Start of Data records

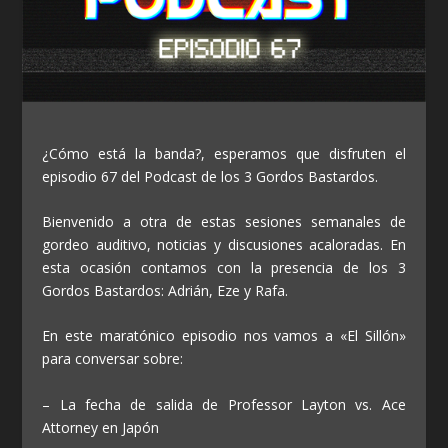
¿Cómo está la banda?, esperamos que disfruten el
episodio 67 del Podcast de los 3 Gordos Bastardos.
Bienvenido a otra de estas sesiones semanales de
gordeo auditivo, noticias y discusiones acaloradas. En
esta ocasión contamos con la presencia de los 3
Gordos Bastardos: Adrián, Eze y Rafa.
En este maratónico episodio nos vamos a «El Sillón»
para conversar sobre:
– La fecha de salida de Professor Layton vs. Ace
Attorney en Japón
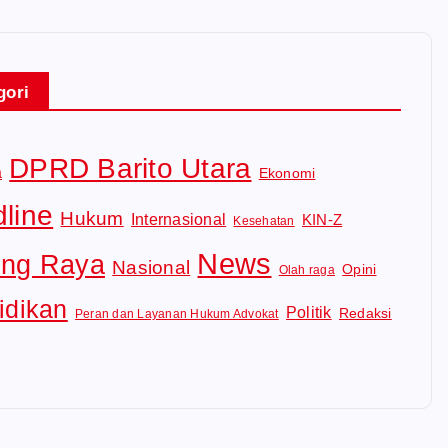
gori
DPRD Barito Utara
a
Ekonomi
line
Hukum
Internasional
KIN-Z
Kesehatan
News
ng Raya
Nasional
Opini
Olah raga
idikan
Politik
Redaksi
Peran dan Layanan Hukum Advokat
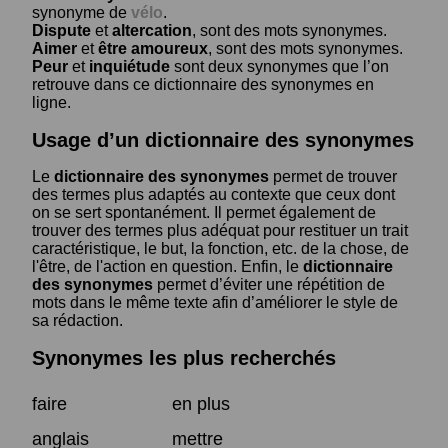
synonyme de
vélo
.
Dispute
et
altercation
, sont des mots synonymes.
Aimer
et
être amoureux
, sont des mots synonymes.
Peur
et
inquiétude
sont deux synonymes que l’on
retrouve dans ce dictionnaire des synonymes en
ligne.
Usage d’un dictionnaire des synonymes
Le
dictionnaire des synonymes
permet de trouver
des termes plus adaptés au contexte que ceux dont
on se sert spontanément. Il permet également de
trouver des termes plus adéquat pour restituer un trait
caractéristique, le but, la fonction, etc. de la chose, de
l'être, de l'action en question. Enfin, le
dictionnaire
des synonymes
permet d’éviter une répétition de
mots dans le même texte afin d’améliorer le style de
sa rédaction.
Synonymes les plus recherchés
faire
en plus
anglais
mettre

End of Data records
Start of Data records

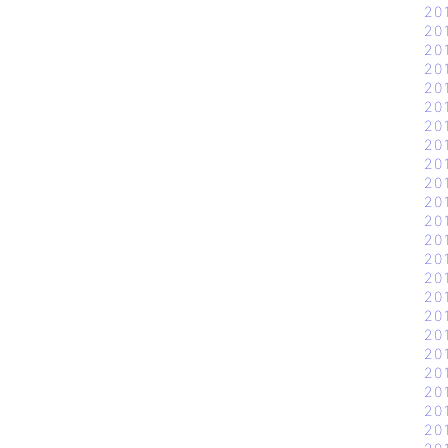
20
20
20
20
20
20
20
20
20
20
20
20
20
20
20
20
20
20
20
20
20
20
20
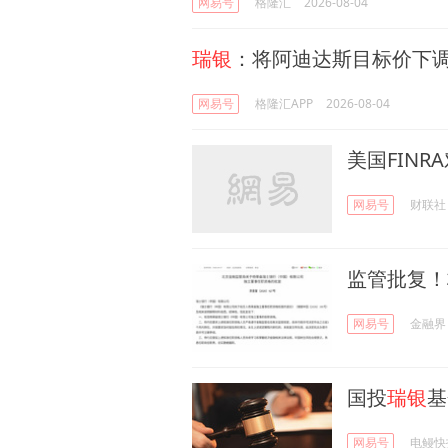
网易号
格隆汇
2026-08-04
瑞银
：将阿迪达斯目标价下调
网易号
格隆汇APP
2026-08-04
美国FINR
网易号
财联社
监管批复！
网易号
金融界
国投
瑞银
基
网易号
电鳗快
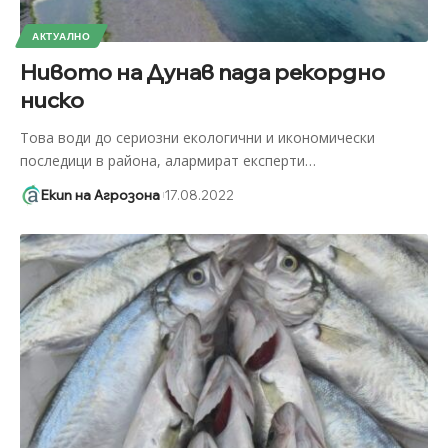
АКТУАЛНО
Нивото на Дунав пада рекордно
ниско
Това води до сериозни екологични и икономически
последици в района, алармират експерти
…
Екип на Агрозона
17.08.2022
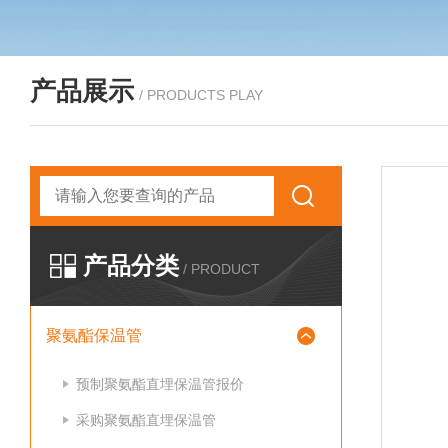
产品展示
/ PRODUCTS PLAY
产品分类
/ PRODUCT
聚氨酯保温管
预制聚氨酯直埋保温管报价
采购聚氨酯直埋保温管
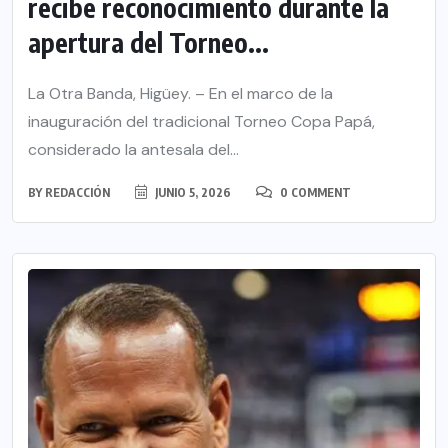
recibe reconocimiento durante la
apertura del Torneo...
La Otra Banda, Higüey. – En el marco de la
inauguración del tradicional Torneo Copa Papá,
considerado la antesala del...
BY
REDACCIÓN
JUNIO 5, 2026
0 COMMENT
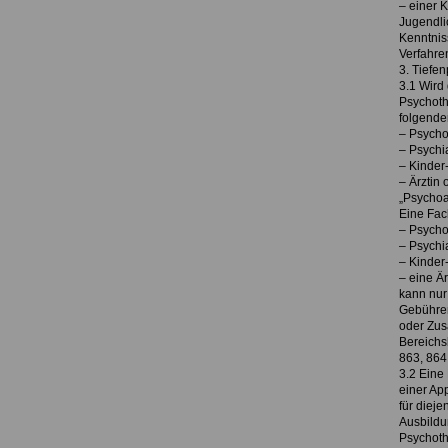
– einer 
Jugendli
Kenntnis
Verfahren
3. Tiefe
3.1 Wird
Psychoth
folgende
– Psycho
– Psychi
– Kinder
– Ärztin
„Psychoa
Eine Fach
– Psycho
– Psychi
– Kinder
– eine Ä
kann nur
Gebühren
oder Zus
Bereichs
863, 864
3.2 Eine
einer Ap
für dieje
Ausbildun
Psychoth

End of Data records

Assigned task: From the records above, quote word for word only the lines beginning at the line that has "episodio 67 del" and stopping after the line that has "sont deux synonymes que l’on". Omit the pictures.

Response to this exercise:
episodio 67 del Podcast de los 3 Gordos Bastardos.
Bienvenido a otra de estas sesiones semanales de
gordeo auditivo, noticias y discusiones acaloradas. En
esta ocasión contamos con la presencia de los 3
Gordos Bastardos: Adrián, Eze y Rafa.
En este maratónico episodio nos vamos a «El Sillón»
para conversar sobre:
– La fecha de salida de Professor Layton vs. Ace
Attorney en Japón
gori
DPRD Barito Utara
a
Ekonomi
line
Hukum
Internasional
KIN-Z
Kesehatan
News
ng Raya
Nasional
Opini
Olah raga
idikan
Politik
Redaksi
Peran dan Layanan Hukum Advokat
synonyme de
vélo
.
Dispute
et
altercation
, sont des mots synonymes.
Aimer
et
être amoureux
, sont des mots synonymes.
Peur
et
inquiétude
sont deux synonymes que l’on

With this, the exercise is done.